Give the data again exactly, without images.

## DATA FOR THIS EXERCISE
▼
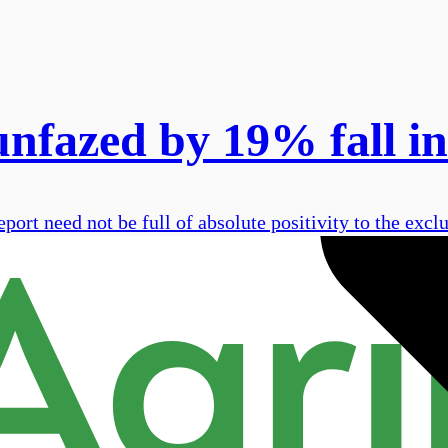
nfazed by 19% fall in
port need not be full of absolute positivity to the excl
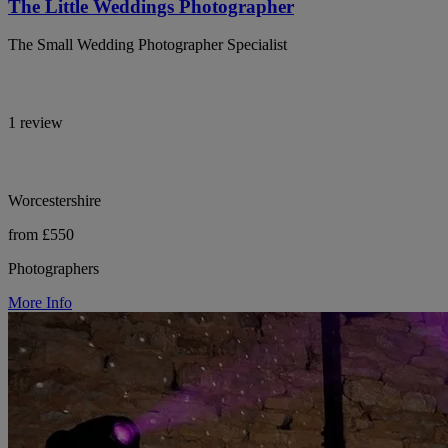
The Little Weddings Photographer
The Small Wedding Photographer Specialist
1 review
Worcestershire
from £550
Photographers
More Info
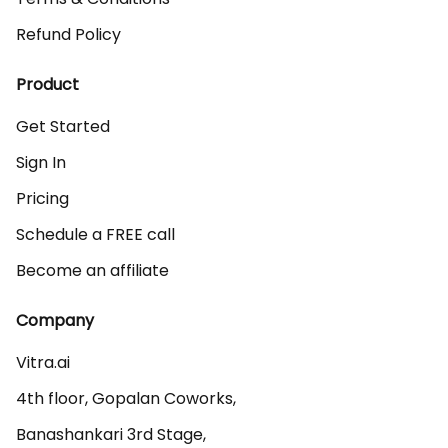
Refund Policy
Product
Get Started
Sign In
Pricing
Schedule a FREE call
Become an affiliate
Company
Vitra.ai 

4th floor, Gopalan Coworks,

Banashankari 3rd Stage,
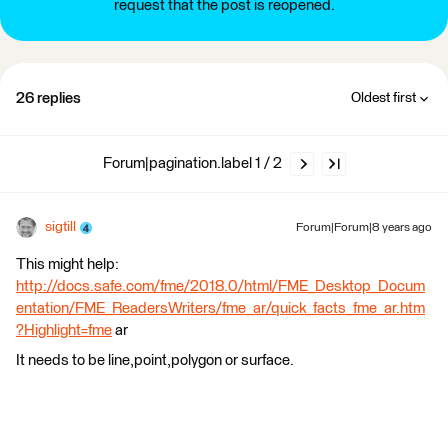
request that the post is reopened.
26 replies
Oldest first
Forum|pagination.label 1 / 2
sigtill
Forum|Forum|8 years ago
This might help:
http://docs.safe.com/fme/2018.0/html/FME_Desktop_Docum
entation/FME_ReadersWriters/fme_ar/quick_facts_fme_ar.htm
?Highlight=fme
ar
It needs to be line,point,polygon or surface.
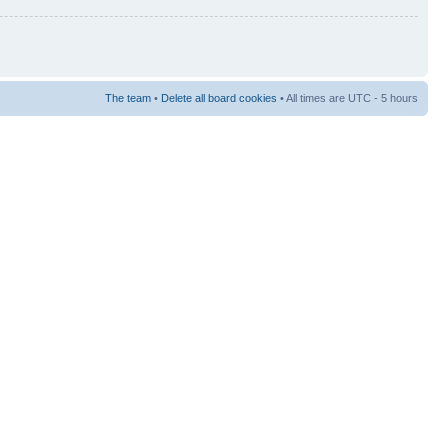
The team
•
Delete all board cookies
• All times are UTC - 5 hours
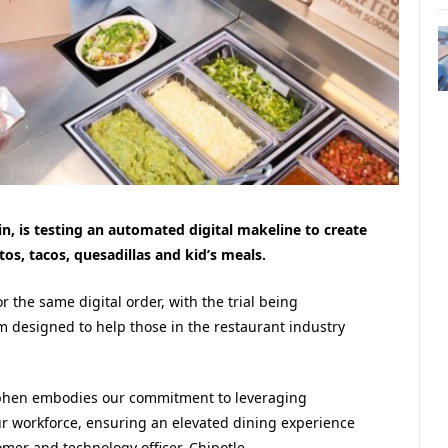
in, is testing an automated digital makeline to create
tos, tacos, quesadillas and kid’s meals.
r the same digital order, with the trial being
 designed to help those in the restaurant industry
Hyphen embodies our commitment to leveraging
ur workforce, ensuring an elevated dining experience
omer and technology officer, Chipotle.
▲
## TASK OUTPUT
nfazed by 19% fall in
port need not be full of absolute positivity to the excl
The Little Weddings Photographer
The Small Wedding Photographer Specialist
1 review
Worcestershire
from £550
Photographers
More Info
Refund Policy
Product
Get Started
Sign In
Pricing
Schedule a FREE call
Become an affiliate
Company
Vitra.ai 

4th floor, Gopalan Coworks,

Banashankari 3rd Stage,
request that the post is reopened.
26 replies
Oldest first
Forum|pagination.label 1 / 2
sigtill
Forum|Forum|8 years ago
This might help:
http://docs.safe.com/fme/2018.0/html/FME_Desktop_Docum
entation/FME_ReadersWriters/fme_ar/quick_facts_fme_ar.htm
?Highlight=fme
ar
It needs to be line,point,polygon or surface.
The team
•
Delete all board cookies
• All times are UTC - 5 hours
in, is testing an automated digital makeline to create
tos, tacos, quesadillas and kid’s meals.
r the same digital order, with the trial being
 designed to help those in the restaurant industry
Hyphen embodies our commitment to leveraging
ur workforce, ensuring an elevated dining experience
omer and technology officer, Chipotle.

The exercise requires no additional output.